A good high school coach is "the salt of the earth" when it comes to teaching the game, Carril contends. "A college and pro coach can benefit from the work they did," he observes. "But the way things are run now in the US, with summer basketball camps all over the place, the value of the high school coach as a contributor to that kid's welfare is being eroded. Guys fly to this camp and that camp. Some are getting agents very young, then deciding to go to college for one year."

Carril says he always wanted to be around quality people as a coach and feels that he schooled and learned from many fine young men at Princeton. The academic environment, however, didn't make his job easier.

"I don't think there's a correlation between high grades and high board scores and smart playing," he observes. "When I coached in high school [13 years in Easton and Reading, Pa.] I had some special-education students who were at the bottom in the classroom but were star players. At Princeton I had guys who scored well on their board exams yet were not very smart [as players]. They were in the library all the time but culturally deprived on the court."

Carril missed coaching Princeton's most famous basketball player, Hall of Famer and former US Sen. Bill Bradley, by a few years, yet the two have grown close through their mutual interests. Bradley served as Carril's presenter at the Hall of Fame induction ceremonies.

Although Carril did not tutor Bradley, who later starred for the New York Knicks, he did coach 13 players drafted by the pros. One, Geoff Petrie, became the NBA's co-Rookie of the Year in 1971. Petrie, now Sacramento's vice president of basketball operations, floated the idea of hiring Carril. Kings' head coach Garry St. Jean liked it and added the hoop sage to his staff.

In college, his well-drilled teams were considered dangerous underdogs at tournament time. In 1996 Princeton used a "backdoor" layup - a Carril staple - to defeat defending champion UCLA. Other trademarks were a patient, pass-oriented offense and a stifling defense.

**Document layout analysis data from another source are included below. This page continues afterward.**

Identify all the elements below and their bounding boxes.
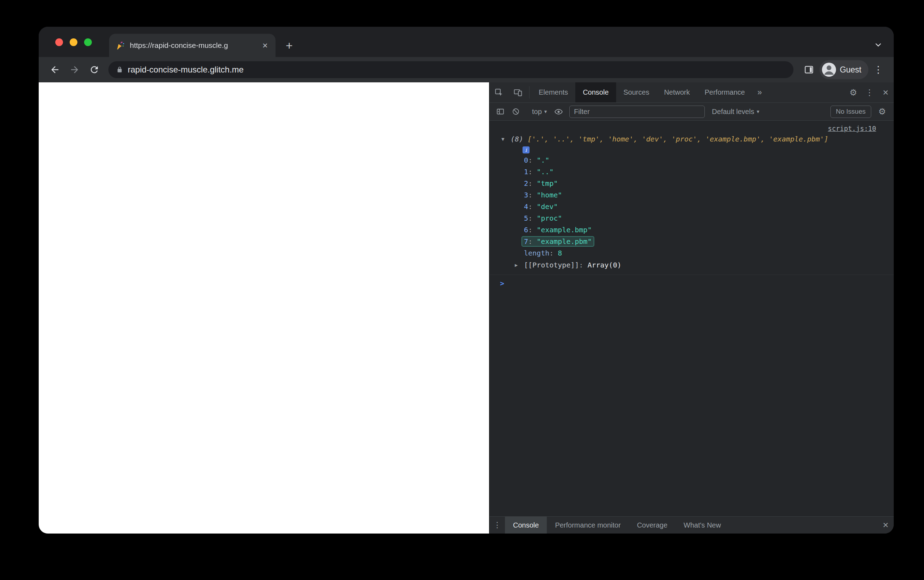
issues-button[interactable]: No Issues bbox=[830, 105, 871, 118]
array-item: 2: "tmp" bbox=[490, 178, 894, 189]
context-label: top bbox=[532, 108, 542, 116]
prototype-key: [[Prototype]] bbox=[524, 261, 579, 269]
tab-sources[interactable]: Sources bbox=[616, 82, 657, 102]
window-content: Elements Console Sources Network Perform… bbox=[39, 82, 894, 534]
drawer-tab-console[interactable]: Console bbox=[505, 517, 547, 534]
array-item: 4: "dev" bbox=[490, 201, 894, 213]
array-preview-text: ['.', '..', 'tmp', 'home', 'dev', 'proc'… bbox=[528, 135, 828, 143]
page-content bbox=[39, 82, 489, 534]
log-levels-selector[interactable]: Default levels ▾ bbox=[708, 108, 763, 116]
log-levels-label: Default levels bbox=[712, 108, 754, 116]
item-key: 6 bbox=[524, 226, 528, 234]
browser-menu-button[interactable]: ⋮ bbox=[870, 61, 887, 78]
drawer-tab-whats-new[interactable]: What's New bbox=[676, 517, 729, 534]
drawer-tab-performance-monitor[interactable]: Performance monitor bbox=[547, 517, 629, 534]
drawer-spacer bbox=[729, 517, 878, 534]
back-button[interactable] bbox=[46, 61, 64, 79]
devtools-close-button[interactable]: × bbox=[878, 82, 894, 102]
collapsed-triangle-icon[interactable]: ▶ bbox=[515, 259, 524, 271]
item-value: "." bbox=[537, 156, 549, 164]
item-value: "proc" bbox=[537, 214, 562, 222]
console-prompt[interactable]: > bbox=[490, 275, 894, 288]
tab-console[interactable]: Console bbox=[575, 82, 616, 102]
item-key: 7 bbox=[524, 237, 528, 246]
tab-title: https://rapid-concise-muscle.g bbox=[130, 41, 256, 49]
item-colon: : bbox=[528, 203, 537, 211]
browser-toolbar: rapid-concise-muscle.glitch.me Guest ⋮ bbox=[39, 57, 894, 82]
drawer-menu-button[interactable]: ⋮ bbox=[490, 517, 505, 534]
tabbar-spacer bbox=[767, 82, 845, 102]
devtools-menu-button[interactable]: ⋮ bbox=[862, 82, 878, 102]
profile-chip[interactable]: Guest bbox=[819, 60, 868, 79]
item-colon: : bbox=[579, 261, 588, 269]
prompt-chevron-icon: > bbox=[500, 279, 504, 288]
tab-network[interactable]: Network bbox=[657, 82, 697, 102]
new-tab-button[interactable]: + bbox=[281, 37, 297, 53]
source-location-link[interactable]: script.js:10 bbox=[828, 124, 876, 133]
window-minimize-button[interactable] bbox=[70, 38, 77, 46]
more-tabs-button[interactable]: » bbox=[752, 82, 767, 102]
tab-close-button[interactable]: × bbox=[260, 40, 270, 51]
item-key: 3 bbox=[524, 191, 528, 199]
drawer-close-button[interactable]: × bbox=[878, 517, 894, 534]
drawer-tab-coverage[interactable]: Coverage bbox=[629, 517, 676, 534]
array-item: 1: ".." bbox=[490, 166, 894, 178]
tab-performance[interactable]: Performance bbox=[697, 82, 753, 102]
item-colon: : bbox=[528, 191, 537, 199]
info-icon: i bbox=[523, 147, 529, 153]
party-popper-favicon bbox=[115, 41, 125, 50]
context-selector[interactable]: top ▾ bbox=[528, 108, 550, 116]
item-value: "example.pbm" bbox=[537, 237, 592, 246]
info-row: i bbox=[490, 145, 894, 155]
array-item: 5: "proc" bbox=[490, 213, 894, 224]
console-sidebar-icon[interactable] bbox=[493, 104, 508, 119]
item-value: "home" bbox=[537, 191, 562, 199]
prototype-value: Array(0) bbox=[588, 261, 621, 269]
array-length-row: length: 8 bbox=[490, 247, 894, 259]
array-item-highlighted: 7: "example.pbm" bbox=[490, 236, 894, 247]
live-expression-eye-icon[interactable] bbox=[551, 104, 566, 119]
item-value: "example.bmp" bbox=[537, 226, 592, 234]
expand-triangle-icon[interactable]: ▼ bbox=[501, 133, 511, 145]
side-panel-button[interactable] bbox=[800, 61, 818, 79]
reload-button[interactable] bbox=[85, 61, 104, 79]
array-count: (8) bbox=[511, 135, 523, 143]
browser-tab[interactable]: https://rapid-concise-muscle.g × bbox=[109, 34, 276, 57]
item-colon: : bbox=[528, 179, 537, 188]
window-zoom-button[interactable] bbox=[84, 38, 92, 46]
filter-input[interactable] bbox=[569, 105, 705, 118]
console-settings-gear-icon[interactable]: ⚙ bbox=[874, 107, 890, 117]
item-colon: : bbox=[549, 249, 558, 257]
profile-name: Guest bbox=[840, 65, 862, 75]
devtools-settings-gear-icon[interactable]: ⚙ bbox=[845, 82, 862, 102]
lock-icon bbox=[116, 66, 123, 73]
item-colon: : bbox=[528, 237, 537, 246]
item-key: 5 bbox=[524, 214, 528, 222]
window-close-button[interactable] bbox=[55, 38, 63, 46]
length-key: length bbox=[524, 249, 549, 257]
array-item: 6: "example.bmp" bbox=[490, 224, 894, 236]
array-item: 3: "home" bbox=[490, 189, 894, 201]
tab-elements[interactable]: Elements bbox=[531, 82, 575, 102]
devtools-tabbar: Elements Console Sources Network Perform… bbox=[490, 82, 894, 103]
device-toolbar-icon[interactable] bbox=[508, 82, 528, 102]
prototype-row: ▶[[Prototype]]: Array(0) bbox=[490, 259, 894, 271]
item-key: 0 bbox=[524, 156, 528, 164]
tab-search-chevron-icon[interactable] bbox=[873, 40, 883, 50]
forward-button[interactable] bbox=[66, 61, 84, 79]
devtools-drawer: ⋮ Console Performance monitor Coverage W… bbox=[490, 516, 894, 534]
console-message: script.js:10 ▼(8) ['.', '..', 'tmp', 'ho… bbox=[490, 124, 894, 275]
url-text: rapid-concise-muscle.glitch.me bbox=[128, 65, 243, 75]
item-colon: : bbox=[528, 156, 537, 164]
item-value: "tmp" bbox=[537, 179, 558, 188]
clear-console-icon[interactable] bbox=[508, 104, 523, 119]
chevron-down-icon: ▾ bbox=[756, 109, 759, 115]
address-bar[interactable]: rapid-concise-muscle.glitch.me bbox=[109, 61, 794, 78]
array-preview-row: ▼(8) ['.', '..', 'tmp', 'home', 'dev', '… bbox=[490, 133, 894, 145]
item-value: ".." bbox=[537, 168, 554, 176]
length-value: 8 bbox=[558, 249, 562, 257]
inspect-element-icon[interactable] bbox=[490, 82, 508, 102]
item-colon: : bbox=[528, 214, 537, 222]
console-output: script.js:10 ▼(8) ['.', '..', 'tmp', 'ho… bbox=[490, 121, 894, 516]
separator bbox=[529, 86, 529, 99]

The NBA's 24-second shot clock makes the pro game faster-paced, Carril acknowledges, yet he still finds much he admires.

"You watch the Chicago Bulls, the Utah Jazz, Miami, or New York and you see teams that play team ball," he says.

A summary of Carril's basketball philosophy can be found in the book he authored on the subject: "The Smart Take From the Strong." Among its 25 tenets are these:

* You want to be good at those things that happen a lot.

* On offense, move the defense.

* Whatever you are doing is the most important thing that you're doing while you're doing it.